RECORDS FOR PROCESSING -
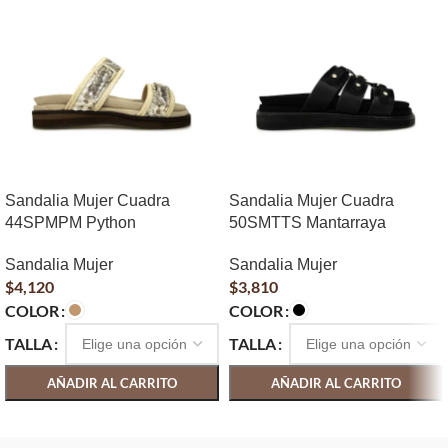
Sandalia Mujer Cuadra
Sandalia Mujer Cuadra
44SPMPM Python
50SMTTS Mantarraya
Sandalia Mujer
Sandalia Mujer
$
4,120
$
3,810
COLOR
COLOR
TALLA
TALLA
AÑADIR AL CARRITO
AÑADIR AL CARRITO
SELECCIONAR OPCIONES
SELECCIONAR OPCIONES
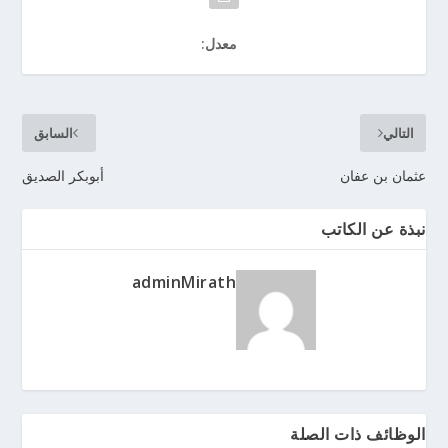
معدل:
التالي
السابق
عثمان بن عفان
أبوبكر الصديق
نبذة عن الكاتب
adminMirath
الوظائف ذات الصلة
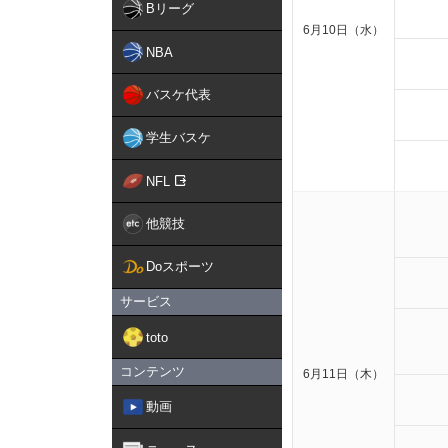
Bリーグ
6月10日（水）
NBA
バスケ代表
学生バスケ
NFL
他競技
Doスポーツ
サービス
toto
コンテンツ
6月11日（木）
動画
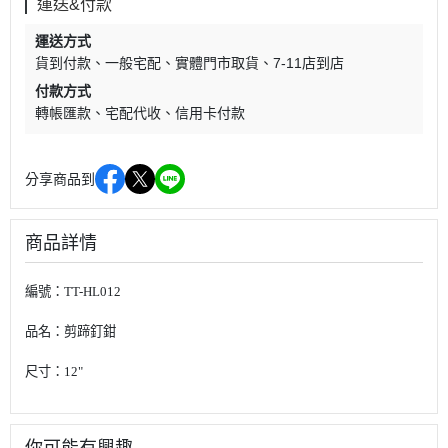
運送&付款
運送方式
貨到付款
一般宅配
實體門市取貨
7-11店到店
付款方式
轉帳匯款
宅配代收
信用卡付款
分享商品到
商品詳情
編號：TT-HL012
品名：剪蹄釘鉗
尺寸：12"
你可能有興趣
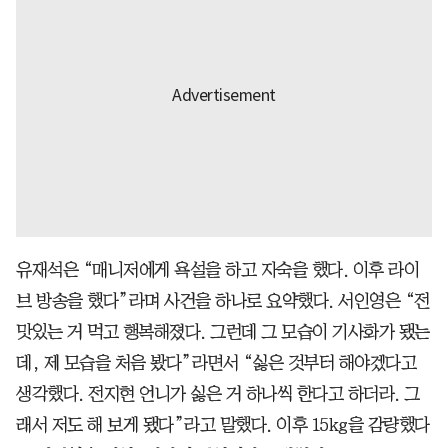
유재석은 “매니저에게 욕설을 하고 자숙을 했다. 이후 라이
브 방송을 했다”라며 사건을 하나로 요약했다. 서인영은 “전
맛있는 거 먹고 행복해졌다. 그런데 그 모습이 기사화가 됐는
데, 제 모습을 처음 봤다”라면서 “싫은 것부터 해야겠다고
생각했다. 전지현 언니가 싫은 거 하나씩 한다고 하더라. 그
래서 저도 해 보게 됐다”라고 말했다. 이후 15kg을 감량했다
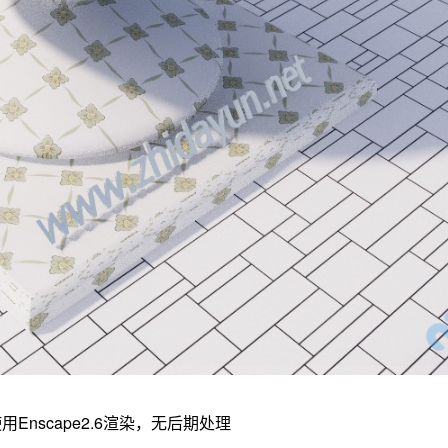
Enscape2.6渲染，无后期处理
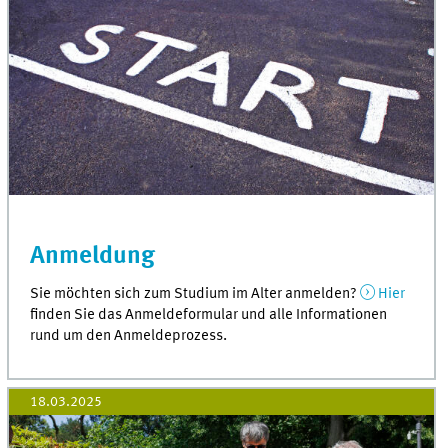
Anmeldung
Sie möchten sich zum Studium im Alter anmelden?
Hier
finden Sie das Anmeldeformular und alle Informationen
rund um den Anmeldeprozess.
18.03.2025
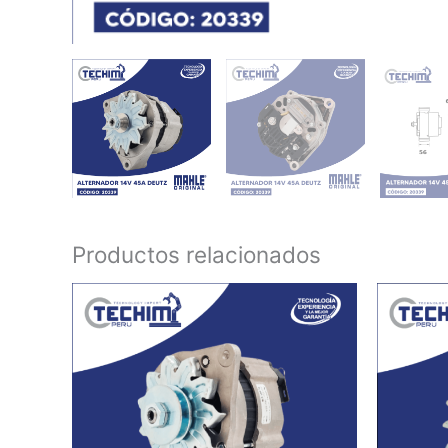
Productos relacionados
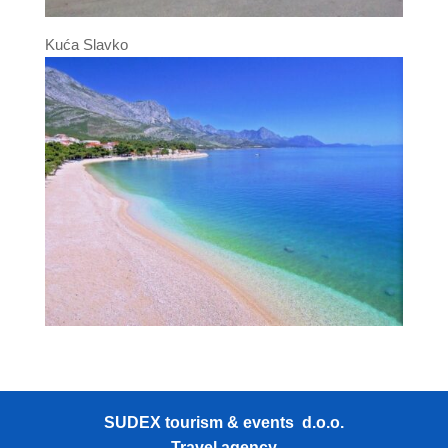
Kuća Slavko
SUDEX tourism & events d.o.o.
Travel agency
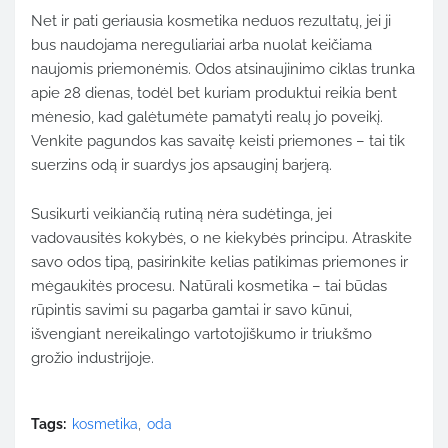
Net ir pati geriausia kosmetika neduos rezultatų, jei ji
bus naudojama nereguliariai arba nuolat keičiama
naujomis priemonėmis. Odos atsinaujinimo ciklas trunka
apie 28 dienas, todėl bet kuriam produktui reikia bent
mėnesio, kad galėtumėte pamatyti realų jo poveikį.
Venkite pagundos kas savaitę keisti priemones – tai tik
suerzins odą ir suardys jos apsauginį barjerą.
Susikurti veikiančią rutiną nėra sudėtinga, jei
vadovausitės kokybės, o ne kiekybės principu. Atraskite
savo odos tipą, pasirinkite kelias patikimas priemones ir
mėgaukitės procesu. Natūrali kosmetika – tai būdas
rūpintis savimi su pagarba gamtai ir savo kūnui,
išvengiant nereikalingo vartotojiškumo ir triukšmo
grožio industrijoje.
Tags:
kosmetika
oda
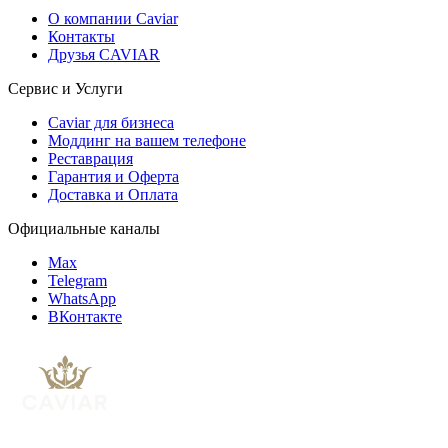
О компании Caviar
Контакты
Друзья CAVIAR
Сервис и Услуги
Caviar для бизнеса
Моддинг на вашем телефоне
Реставрация
Гарантия и Оферта
Доставка и Оплата
Официальные каналы
Max
Telegram
WhatsApp
ВКонтакте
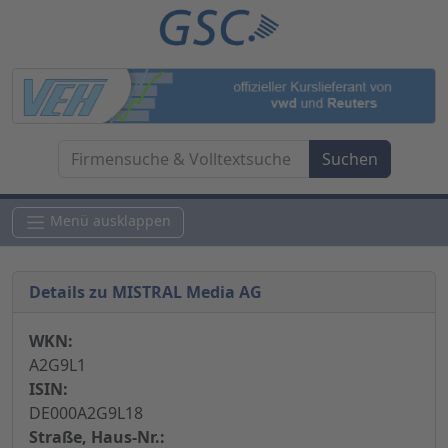
Menü ausklappen
Details zu MISTRAL Media AG
WKN:
A2G9L1
ISIN:
DE000A2G9L18
Straße, Haus-Nr.:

TASK DIRECTIONS - From the first record to the last, retype everything exactly except the images.

TASK ANSWER -
Sandalia Mujer Cuadra
Sandalia Mujer Cuadra
44SPMPM Python
50SMTTS Mantarraya
Sandalia Mujer
Sandalia Mujer
$
4,120
$
3,810
COLOR
COLOR
TALLA
TALLA
AÑADIR AL CARRITO
AÑADIR AL CARRITO
SELECCIONAR OPCIONES
SELECCIONAR OPCIONES
معدل:
التالي
السابق
عثمان بن عفان
أبوبكر الصديق
نبذة عن الكاتب
adminMirath
الوظائف ذات الصلة
Bリーグ
6月10日（水）
NBA
バスケ代表
学生バスケ
NFL
他競技
Doスポーツ
サービス
toto
コンテンツ
6月11日（木）
動画
運送&付款
運送方式
貨到付款
一般宅配
實體門市取貨
7-11店到店
付款方式
轉帳匯款
宅配代收
信用卡付款
分享商品到
商品詳情
編號：TT-HL012
品名：剪蹄釘鉗
尺寸：12"
你可能有興趣
유재석은 “매니저에게 욕설을 하고 자숙을 했다. 이후 라이
브 방송을 했다”라며 사건을 하나로 요약했다. 서인영은 “전
맛있는 거 먹고 행복해졌다. 그런데 그 모습이 기사화가 됐는
데, 제 모습을 처음 봤다”라면서 “싫은 것부터 해야겠다고
생각했다. 전지현 언니가 싫은 거 하나씩 한다고 하더라. 그
래서 저도 해 보게 됐다”라고 말했다. 이후 15kg을 감량했다
Enscape2.6渲染，无后期处理
Anmeldung
Sie möchten sich zum Studium im Alter anmelden?
Hier
finden Sie das Anmeldeformular und alle Informationen
rund um den Anmeldeprozess.
18.03.2025
Productos relacionados
Kuća Slavko
SUDEX tourism & events d.o.o.
Travel agency
Net ir pati geriausia kosmetika neduos rezultatų, jei ji
bus naudojama nereguliariai arba nuolat keičiama
naujomis priemonėmis. Odos atsinaujinimo ciklas trunka
apie 28 dienas, todėl bet kuriam produktui reikia bent
mėnesio, kad galėtumėte pamatyti realų jo poveikį.
Venkite pagundos kas savaitę keisti priemones – tai tik
suerzins odą ir suardys jos apsauginį barjerą.
Susikurti veikiančią rutiną nėra sudėtinga, jei
vadovausitės kokybės, o ne kiekybės principu. Atraskite
savo odos tipą, pasirinkite kelias patikimas priemones ir
mėgaukitės procesu. Natūrali kosmetika – tai būdas
rūpintis savimi su pagarba gamtai ir savo kūnui,
išvengiant nereikalingo vartotojiškumo ir triukšmo
grožio industrijoje.
Tags:
kosmetika
oda
О компании Caviar
Контакты
Друзья CAVIAR
Сервис и Услуги
Caviar для бизнеса
Моддинг на вашем телефоне
Реставрация
Гарантия и Оферта
Доставка и Оплата
Официальные каналы
Max
Telegram
WhatsApp
ВКонтакте
Menü ausklappen
Details zu MISTRAL Media AG
WKN:
A2G9L1
ISIN:
DE000A2G9L18
Straße, Haus-Nr.:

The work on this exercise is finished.